--- Work to be completed ---
Your output should be each line from the material below that has the word "configuración".
* * * * * * *
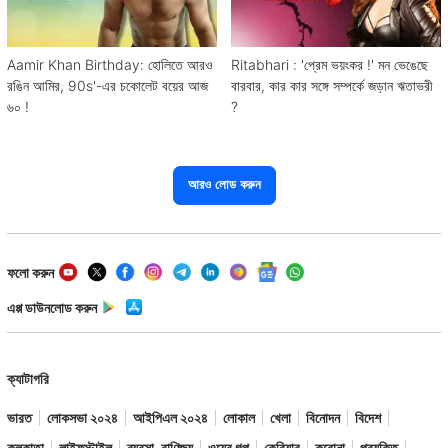
Aamir Khan Birthday: হোলিতে আরও
Ritabhari : 'প্রেম ভয়ংকর !' মন ভেঙেছে
রঙিন আমির, 90s'-এর চকোলেট বয়ের আজ
বারবার, কার কার সঙ্গে সম্পর্কে জড়ান ঋতাভরী
৬০ !
?
আরও লোড করুন
ফলো করুন
এপ্প ডাউনলোড করুন
ক্যাটাগরি
ভারত
লোকসভা ২০২৪
আইপিএল ২০২৪
লোকাল
খেলা
বিনোদন
বিদেশ
কলকাতা
লাইফস্টাইল
ব্যবসা-বাণিজ্য
ওয়েব গল্প
কেরিয়ার
করোনা
প্রযুক্তি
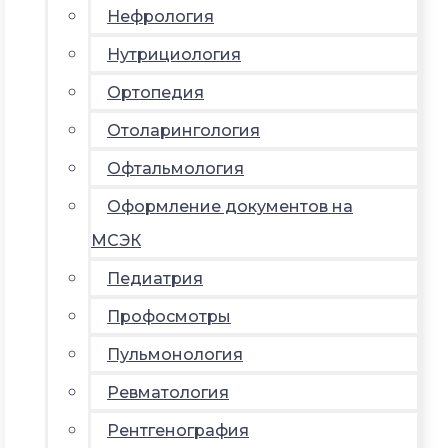
Нефрология
Нутрициология
Ортопедия
Отоларингология
Офтальмология
Оформление документов на
МСЭК
Педиатрия
Профосмотры
Пульмонология
Ревматология
Рентгенография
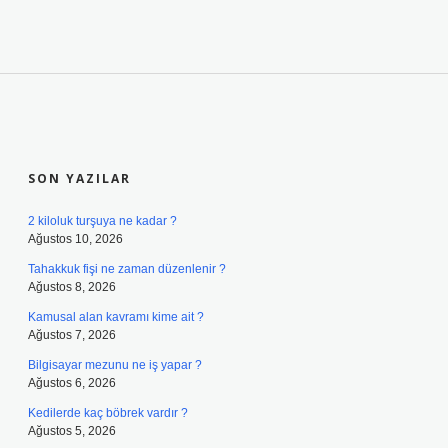
SIDEBAR
SON YAZILAR
2 kiloluk turşuya ne kadar ?
Ağustos 10, 2026
Tahakkuk fişi ne zaman düzenlenir ?
Ağustos 8, 2026
Kamusal alan kavramı kime ait ?
Ağustos 7, 2026
Bilgisayar mezunu ne iş yapar ?
Ağustos 6, 2026
Kedilerde kaç böbrek vardır ?
Ağustos 5, 2026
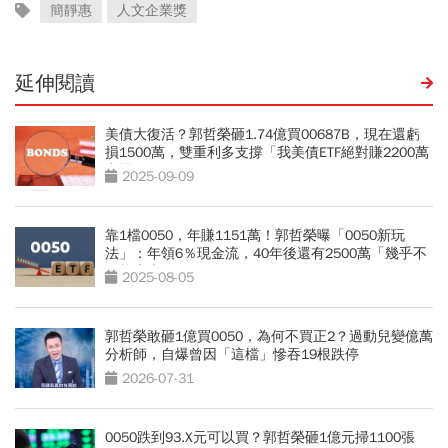
簡靜惠
人文企業獎
延伸閱讀
美債大復活？郭哲榮砸1.74億買00687B，現在還虧
損1500萬，雙重利多支撐「我美債ETF絕對賺2200萬
出場」
2025-09-09
靠1檔0050，年賺1151萬！郭哲榮曝「0050新玩
法」：年領6％現金流，40年後還有2500萬「幾乎不
可能賣光」
2025-08-05
郭哲榮敢砸1億買0050，為何不買正2？過動兒變億萬
分析師，自爆曾因「這檔」慘吞19根跌停
2026-07-31
0050跌到93.X元可以買？郭哲榮砸1億元掃1100張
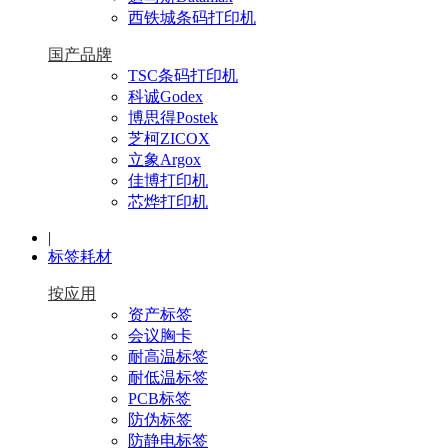
西铁城条码打印机
国产品牌
TSC条码打印机
科诚Godex
博思得Postek
芝柯ZICOX
立象Argox
佳博打印机
芯烨打印机
|
标签耗材
按应用
资产标签
会议胸卡
耐高温标签
耐低温标签
PCB标签
防伪标签
防静电标签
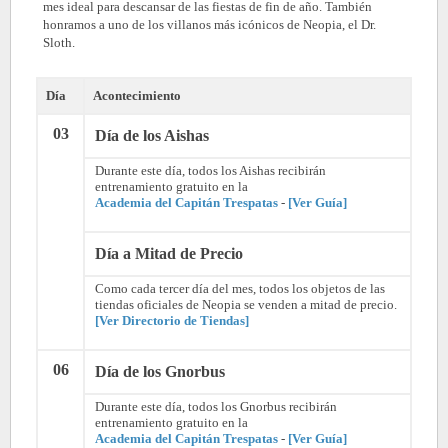
mes ideal para descansar de las fiestas de fin de año. También
honramos a uno de los villanos más icónicos de Neopia, el Dr.
Sloth.
Día
Acontecimiento
03
Día de los Aishas
Durante este día, todos los Aishas recibirán
entrenamiento gratuito en la
Academia del Capitán Trespatas
-
[Ver Guía]
Día a Mitad de Precio
Como cada tercer día del mes, todos los objetos de las
tiendas oficiales de Neopia se venden a mitad de precio.
[Ver Directorio de Tiendas]
06
Día de los Gnorbus
Durante este día, todos los Gnorbus recibirán
entrenamiento gratuito en la
Academia del Capitán Trespatas
-
[Ver Guía]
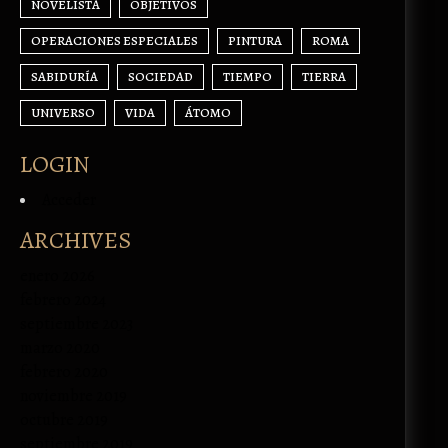
NOVELISTA
OBJETIVOS
OPERACIONES ESPECIALES
PINTURA
ROMA
SABIDURÍA
SOCIEDAD
TIEMPO
TIERRA
UNIVERSO
VIDA
ÁTOMO
LOGIN
Acceder
ARCHIVES
enero 2026
febrero 2024
septiembre 2023
marzo 2020
febrero 2020
noviembre 2019
octubre 2019
septiembre 2019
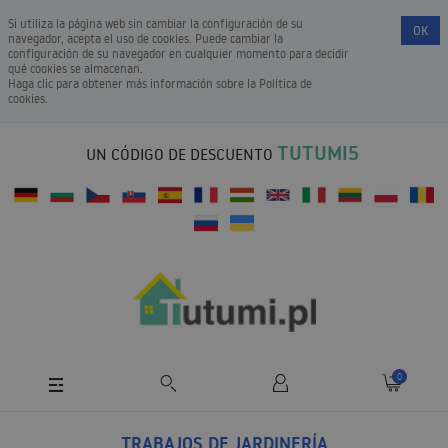
Si utiliza la página web sin cambiar la configuración de su
OK
navegador, acepta el uso de cookies. Puede cambiar la
configuración de su navegador en cualquier momento para decidir
qué cookies se almacenan.
Haga clic para obtener más información sobre la
Política de
cookies
.
TUTUMI5
UN CÓDIGO DE DESCUENTO
0
TRABAJOS DE JARDINERÍA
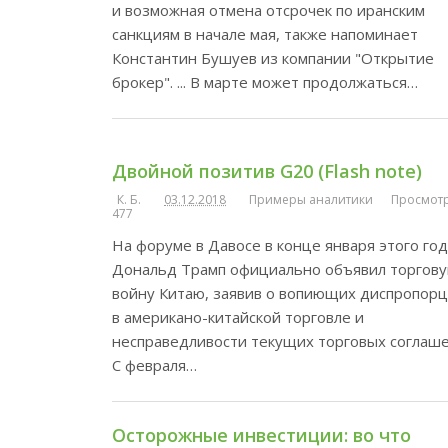
и возможная отмена отсрочек по иранским
санкциям в начале мая, также напоминает
Константин Бушуев из компании "Открытие
брокер". ... В марте может продолжаться…
Двойной позитив G20 (Flash note)
К. Б.
03.12.2018
Примеры аналитики
Просмотр
477
На форуме в Давосе в конце января этого го
Дональд Трамп официально объявил торгов
войну Китаю, заявив о вопиющих диспропор
в американо-китайской торговле и
несправедливости текущих торговых соглаше
С февраля…
Осторожные инвестиции: во что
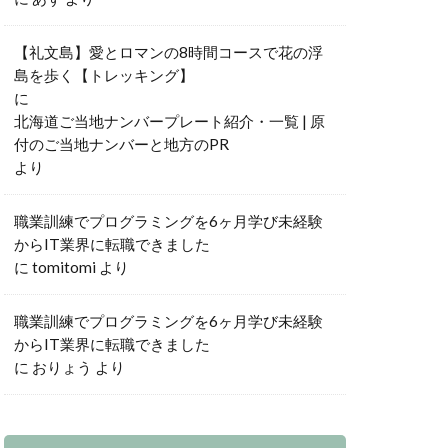
【礼文島】愛とロマンの8時間コースで花の浮
島を歩く【トレッキング】
に
北海道ご当地ナンバープレート紹介・一覧 | 原
付のご当地ナンバーと地方のPR
より
職業訓練でプログラミングを6ヶ月学び未経験
からIT業界に転職できました
に
tomitomi
より
職業訓練でプログラミングを6ヶ月学び未経験
からIT業界に転職できました
に
おりょう
より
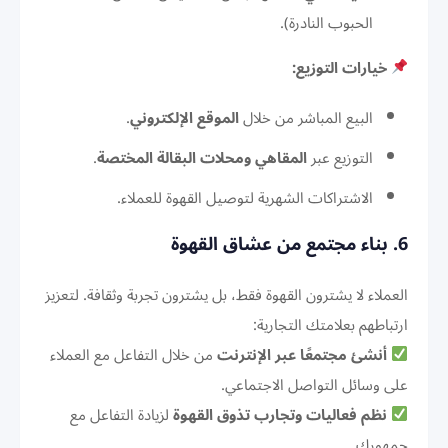
الحبوب النادرة).
خيارات التوزيع:
البيع المباشر من خلال
الموقع الإلكتروني
.
التوزيع عبر
المقاهي ومحلات البقالة المختصة
.
الاشتراكات الشهرية لتوصيل القهوة للعملاء.
6. بناء مجتمع من عشاق القهوة
العملاء لا يشترون القهوة فقط، بل يشترون تجربة وثقافة. لتعزيز
ارتباطهم بعلامتك التجارية:
أنشئ مجتمعًا عبر الإنترنت
من خلال التفاعل مع العملاء
على وسائل التواصل الاجتماعي.
نظم فعاليات وتجارب تذوق القهوة
لزيادة التفاعل مع
جمهورك.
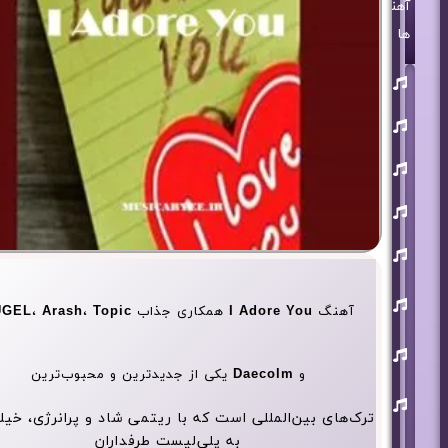
آهنگ
ها
روزبه
بمانی
بنیامین
بهادری
مرتضی
پاشایی
حمید
هیراد
حامد
همایون
محسن
ابراهیم
آهنگ
I Adore You
همکاری جذاب
Topic
،
Arash
،
UGEL
زاده
آرون
افشار
و
Daecolm
یکی از جدیدترین و محبوب‌ترین
احسان
خواجه
ترک‌های بین‌المللی است که با ریتمی شاد و پرانرژی، خیل
امیری
به پلی‌لیست‌ طرفداران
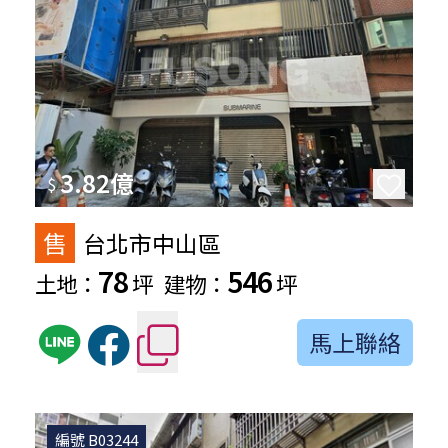
3.82億
$
售
台北市中山區
78
546
土地：
坪
建物：
坪
馬上聯絡
編號 B03244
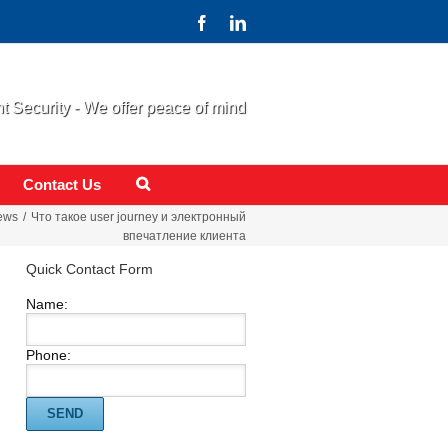
 Security - We offer peace of mind
Contact Us
ews
Что такое user journey и электронный
впечатление клиента
Quick Contact Form
Name:
Phone:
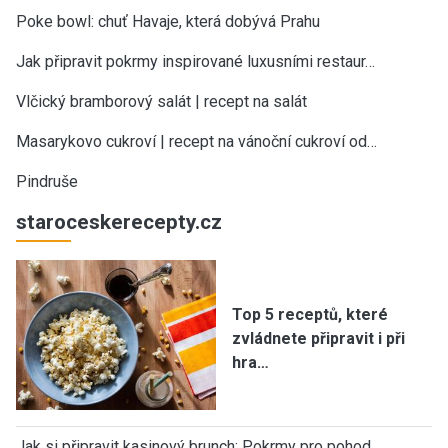
Poke bowl: chuť Havaje, která dobývá Prahu
Jak připravit pokrmy inspirované luxusními restaur…
Vlčický bramborový salát | recept na salát
Masarykovo cukroví | recept na vánoční cukroví od…
Pindruše
staroceskerecepty.cz
Top 5 receptů, které
zvládnete připravit i při
hra…
Jak si připravit kasinový brunch: Pokrmy pro pohod…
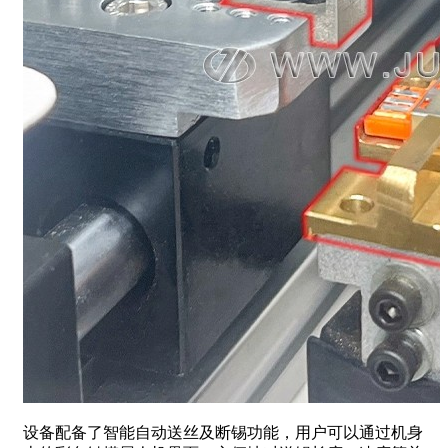
设备配备了智能自动送丝及断锡功能，用户可以通过机身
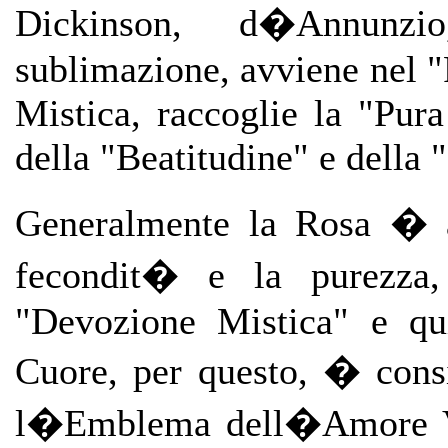
Dickinson, d�Annunz
sublimazione, avviene nel "
Mistica, raccoglie la "Pura
della "Beatitudine" e della 
Generalmente la Rosa � as
fecondit� e la purezza,
"Devozione Mistica" e qui
Cuore, per questo, � consi
l�Emblema dell�Amore Vi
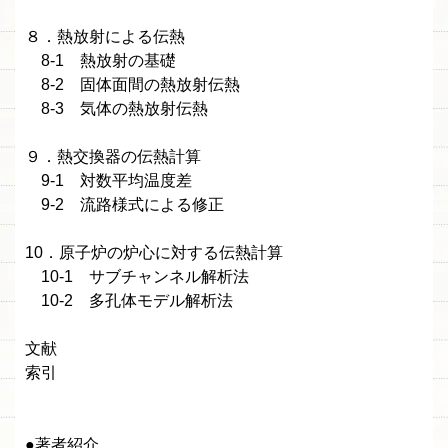
８．熱放射による伝熱
8-1 熱放射の基礎
8-2 固体面間の熱放射伝熱
8-3 気体の熱放射伝熱
９．熱交換器の伝熱計算
9-1 対数平均温度差
9-2 流路様式による修正
10．原子炉の炉心に対する伝熱計算
10-1 サブチャンネル解析法
10-2 多孔体モデル解析法
文献
索引
●著者紹介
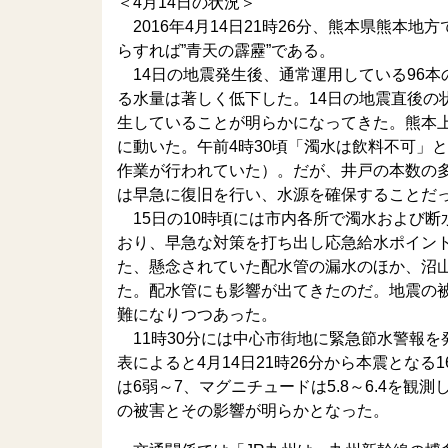
＜4月14日の状況＞
2016年4月14日21時26分、熊本県熊本
らすれば”青天の霹靂”である。
14日の地震発生後、通常運用している96本
る水量は著しく低下した。14日の地震直後の
生していることが明らかになってきた。熊本
に動いた。午前4時30頃「濁水は飲料不可」
作業が行われていた）。だが、井戸の本数の
は早急に復旧を行い、水源を確保することだ
15日の10時頃には市内各所で濁水および断水
おり、早急な対策を打ち出し応急給水ポイント
た、懸念されていた配水管の漏水のほか、沼山
た。配水管にも影響が出てきたのだ。地震の
難になりつつあった。
11時30分には中心市街地に緊急節水警報を
表によると4月14日21時26分から本震となる
は6弱～7、マグニチュードは5.8～6.4を
の被害とその影響が明らかとなった。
* * * * * * *
--- Result for this exercise ---
Si utiliza la página web sin cambiar la configuración de su
configuración de su navegador en cualquier momento para decidir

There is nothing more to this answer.